Проехать - the same, but additionally implies moving through something, choosing ways, going round the obstacles, things like that.
In your context both are pretty much synonymous.

"Поехать" is essentially "to start going by a land vehicle or a riding animal". It does have some semantic extensions (like "to go on a trip"), but it certainly won't do here.


----------



## Anita hk

Thank you for all the replies.  Actually the example in my book for using Поехать  is 'как мне поехать в Сергиевский Посад?' (it is part of a dialog, the speaker is in Moscow asking a question in a travel agency).  Would the additional  мне make the use of  поехать valid?  Or maybe the book simply has it wrong?


----------



## Maroseika

Looks like the book is simply wrong (let alone the town is nowadays called Сергиев Посад).


----------



## Anita hk

Thanks Maroseika for the confirmation.  So it should be как доехать/добраться до Сергиева Посада?  And мне is never needed in such questions?


----------



## Maroseika

Anita hk said:


> Thanks Maroseika for the confirmation.  So it should be как доехать/добраться до Сергиева Посада?  And мне is never needed in such questions?


Yes, как доехать/добраться/попасть. Мне is optional.


----------



## Awwal12

Anita hk said:


> Actually the example in my book for using Поехать is 'как мне поехать в Сергиевский Посад?'


The question sounds really strange, as if the speaker has some problems about even starting the voyage. I have to agree with Maroseika that it must be a mistake.


----------



## Awwal12

Anita hk said:


> Thanks Maroseika for the confirmation.  So it should be как доехать/добраться до Сергиева Посада?  And мне is never needed in such questions?
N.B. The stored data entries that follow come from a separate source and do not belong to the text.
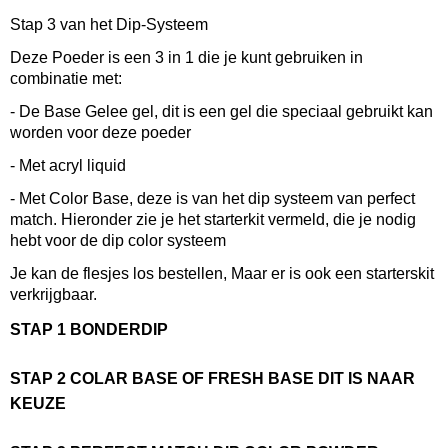
0,08 Kg
Stap 3 van het Dip-Systeem
Afmetingen (l,b,h)
5,50 x 5,50 x 5 cm
Deze Poeder is een 3 in 1 die je kunt gebruiken in
combinatie met:
- De Base Gelee gel, dit is een gel die speciaal gebruikt kan
worden voor deze poeder
- Met acryl liquid
- Met Color Base, deze is van het dip systeem van perfect
match. Hieronder zie je het starterkit vermeld, die je nodig
hebt voor de dip color systeem
Je kan de flesjes los bestellen, Maar er is ook een starterskit
verkrijgbaar.
STAP 1 BONDERDIP
STAP 2 COLAR BASE OF FRESH BASE DIT IS NAAR
KEUZE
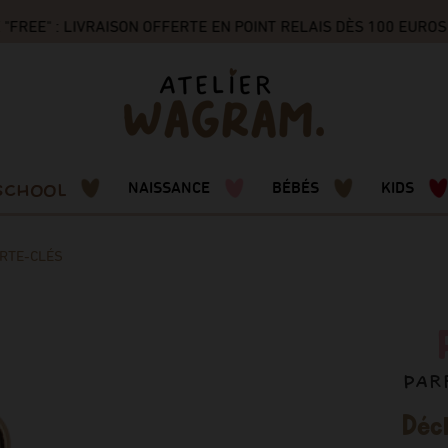
REE" : LIVRAISON OFFERTE EN POINT RELAIS DÈS 100 EUROS 
SCHOOL
NAISSANCE
BÉBÉS
KIDS
RTE-CLÉS
PAR
Décl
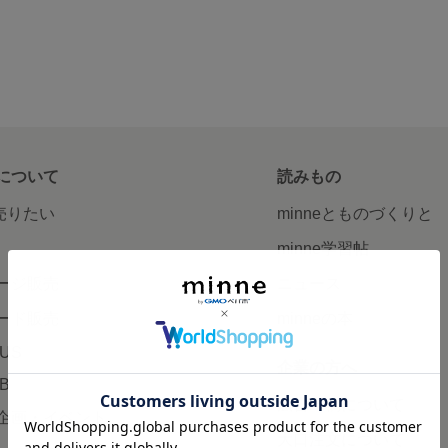
について
読みもの
で売りたい
minneとものづくりと
minne学習帖
ージ販売
ニュース
ード販売
minneの本
LUS
企業の方へ
AB
広告出稿について
企画・イベント
大口注文について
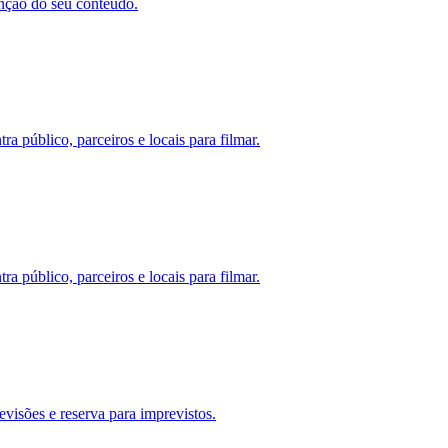
enção do seu conteúdo.
a público, parceiros e locais para filmar.
a público, parceiros e locais para filmar.
evisões e reserva para imprevistos.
"Мне" specifies the question, but it's never obligatory, because 99,9% of the time the answer will be naturally the same; if *one* can reach the destination in some manner, *you* normally can do it too.  Omitting "мне" (and therefore formulating the question impersonally) may be a tiny bit more polite.


----------



## Anita hk

Actually the speaker did have problems with the voyage.  The background is that he wanted to go there on his own, but nobody could give him instructions.  He ended up asking at a travel agency, but was told that he could only join a tour.


----------



## Maroseika

Anita hk said:


> Actually the speaker did have problems with the voyage.  The background is that he wanted to go there on his own, but nobody could give him instructions.  He ended up asking at a travel agency, but was told that he could only join a tour.


Can you share several line before this phrase? Maybe it's really legitimate there.


----------



## Anita hk

This is actually part of the first sentence of the whole dialog.  What I have summarised above comes to light much later.  The full dialog is on page 303 
03.The New Penguin Russian Course.pdf - Free Download PDF  (it'll take some time to load).


----------



## Maroseika

Anita hk said:


> This is actually part of the first sentence of the whole dialog.  What I have summarised above comes to light much later.  The full dialog is on page 303
> 03.The New Penguin Russian Course.pdf - Free Download PDF  (it'll take some time to load).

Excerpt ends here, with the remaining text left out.